The question of the day: Can (or should) I use Adaptive Queueing (AQDA) or Storage I/O Control (SIOC) when QoS Rate Limiting is enabled on a FlashArray volume or vgroup?
We will not go super in-depth about everything under the covers but we will provide a comprehensive overview so that there is an understanding of what each technology is trying to accomplish.
Note: If you are not familiar with Queue Depth then reading my colleagues blog post called Understanding VMware ESXi Queueing and the FlashArray will help understand why we reference queue depth below.
What is the Adaptive Queue Depth Algorithm (AQDA)?
The first VMware feature we want to discuss today is called “Adaptive Queueing”, also known as the “Adaptive Queue Depth Algorithm”. Throughout this article we will refer to this feature as AQDA.
AQDA was first introduced in ESXi 3.5U4 (over 12 years ago in 2008!). This technology was released to help overloaded storage arrays (or storage ports) by throttling how much I/O is allowed to be sent at once. AQDA accomplishes this task by dynamically changing (reducing) the queue depth on a per datastore level for any device that is reporting congestion.
By reducing the queue on the impacted datastores, this limits the amount of outstanding I/O that can be sent to the storage array. In theory, by slowing down incoming I/O request, this should give the array time to “catch up” to the workload. If nothing else, it will hopefully at least create a more consistent bandwidth / throughput / latency. This means that there “should be” less impact to the environment. The “should be” is in quotes because there are obviously some situations in which it may not help or may not help enough. You hopefully get the general idea of its purpose by this point in time though.
One of the most important takeaways with AQDA is that the congestion has to be reported to the ESXi host from the storage array before it kicks in. It is not simply based off of latency. The storage array informs the ESXi host of congestion by sending specific SCSI Status Codes back to the host as I/O requests are received.
The specific SCSI codes required to trigger AQDA are:
- TASK_SET_FULL (0x28)
- BUSY (0x8)
As the ESXi host monitors the I/O responses it will determine which datastore is reporting the congestion and keep a count of how many of those requests are tagged as BUSY or FULL. Once a specific amount of these congestions responses have been received (we’ll say 16) then the ESXi host will begin to reduce the queue depth and throttle the I/O being sent to the impacted datastore.
AQDA does this by cutting the queue in halves as congestion is continually reported (e.g 64 > 32 > 16 > 8 > 4 > 2 > 1). We have confirmed through testing that queue depth can indeed drop all the way down to 1 with AQDA. This only happened in the most extreme of circumstances though when QoS was set very low on the volume and a very high workload was triggered.

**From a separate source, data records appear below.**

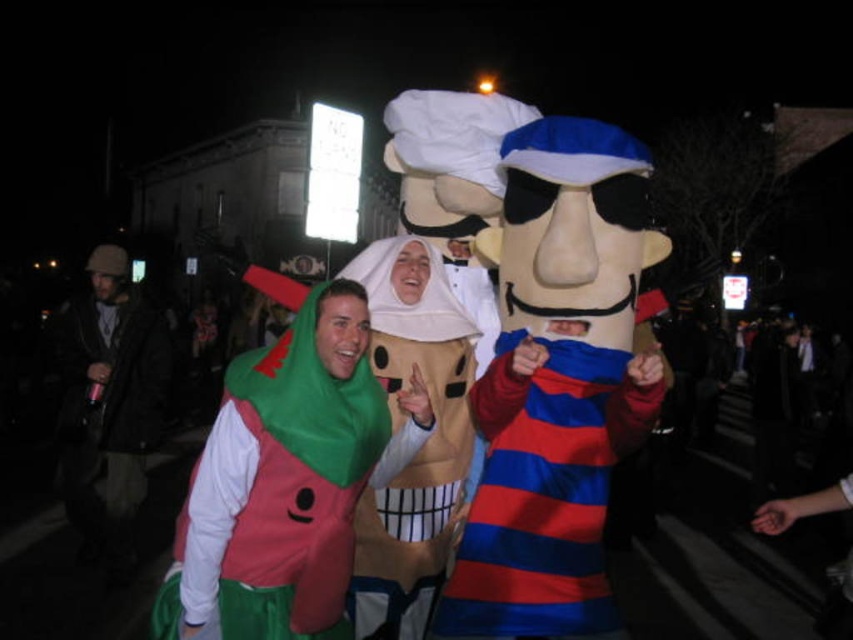 Consider the image. Is striped cotton shirt at center above smooth beige plushie at center?

Actually, striped cotton shirt at center is below smooth beige plushie at center.

Does striped cotton shirt at center appear on the left side of smooth beige plushie at center?

No, striped cotton shirt at center is not to the left of smooth beige plushie at center.

I want to click on striped cotton shirt at center, so click(x=544, y=488).

Is green fabric costume at center closer to camera compared to striped cotton shirt at center?

No, green fabric costume at center is further to the viewer.

Can you confirm if green fabric costume at center is positioned to the left of striped cotton shirt at center?

Indeed, green fabric costume at center is positioned on the left side of striped cotton shirt at center.

Does point (379, 417) come closer to viewer compared to point (570, 506)?

That is True.

Locate an element on the screen. green fabric costume at center is located at coordinates (286, 481).

Which is behind, point (335, 536) or point (111, 534)?

Positioned behind is point (111, 534).

Between green fabric costume at center and dark brown leather jacket at left, which one is positioned lower?

dark brown leather jacket at left

Measure the distance between green fabric costume at center and camera.

5.05 meters

Where is `green fabric costume at center`? green fabric costume at center is located at coordinates (286, 481).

As time goes on, and the storage array is able to successfully complete I/O requests, the ESXi host will keep track of these completions (0x00). Again, once a specific amount of successful completions are received (we’ll say 8) from storage it will slowly start to increase the queue depth back to its original value before the congestion event was reported. These queue slots are returned one at a time and do not double like it does when the queue is being reduced. So if the queue dropped from 64 down to 32 then AQDA would need a total of 256 successful I/O completions to get back to the original queue depth value of 64 (32 * 8).
Important Note: If TASK_SET_FULL or BUSY responses are received while the queue is being replenished then the queue slots will stop filling until there are 8 successful completions in a row. If the threshold for BUSY or TASK_SET_FULL responses are met, then not only will the queue stop increasing but it will begin to decrease again to slow the flow of I/O.
How do you enable this feature?
Adaptive Queue Depth is disabled by default. So in order to enable this feature you need to change the following settings from “0” to your preferred values:
– QFullSampleSize – The amount of TASK_SET_FULL or BUSY responses needed before AQDA kicks in and begins to throttle.
Maximum value that should be set here is: 64.
– QFullThreshold – The amount of GOOD (successful completion) responses needed before AQDA begins to increase the queue depth until back to its original value.
Maximum value that can be set here is: 16.
Enabling this feature does not require a reboot.
How do you disable this feature?
You can disable AQDA by simply setting both the QFullSampleSize and QFullThreshold back to a value of “0“.
Disabling this feature does not require a reboot.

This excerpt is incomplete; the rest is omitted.